> **WHAT IS EXPECTED**: In the records below, count the lines that have "zgody" and answer with the number alone.

> **DATA RECORDS**:
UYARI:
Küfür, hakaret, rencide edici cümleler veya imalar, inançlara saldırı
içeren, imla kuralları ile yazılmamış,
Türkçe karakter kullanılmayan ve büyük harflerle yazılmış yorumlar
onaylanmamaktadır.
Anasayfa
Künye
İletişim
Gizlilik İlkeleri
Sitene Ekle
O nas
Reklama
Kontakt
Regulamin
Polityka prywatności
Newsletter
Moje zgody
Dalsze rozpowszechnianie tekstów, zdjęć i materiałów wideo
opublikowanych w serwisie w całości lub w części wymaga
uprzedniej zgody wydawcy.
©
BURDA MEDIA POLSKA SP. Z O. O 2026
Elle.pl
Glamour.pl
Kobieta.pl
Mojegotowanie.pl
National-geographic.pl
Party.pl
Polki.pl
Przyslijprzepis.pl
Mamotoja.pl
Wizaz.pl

--

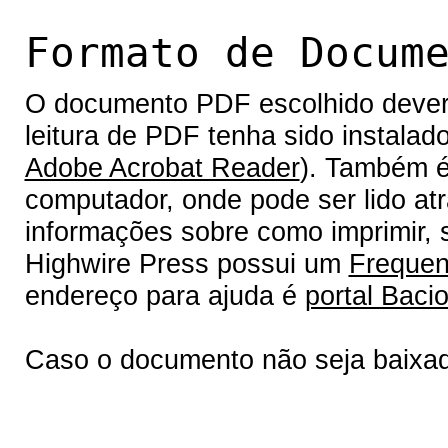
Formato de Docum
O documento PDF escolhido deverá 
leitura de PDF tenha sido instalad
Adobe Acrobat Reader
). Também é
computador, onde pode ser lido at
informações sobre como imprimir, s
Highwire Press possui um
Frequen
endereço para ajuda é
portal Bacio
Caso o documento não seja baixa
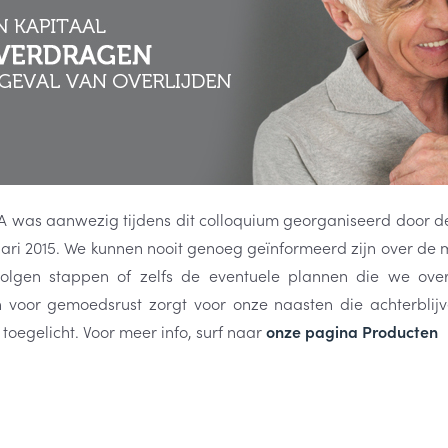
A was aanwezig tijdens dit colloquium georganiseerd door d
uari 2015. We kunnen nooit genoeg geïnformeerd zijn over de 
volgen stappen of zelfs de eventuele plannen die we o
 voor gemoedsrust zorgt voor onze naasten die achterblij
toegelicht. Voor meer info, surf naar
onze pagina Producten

> **WRITTEN RESPONSE**: 2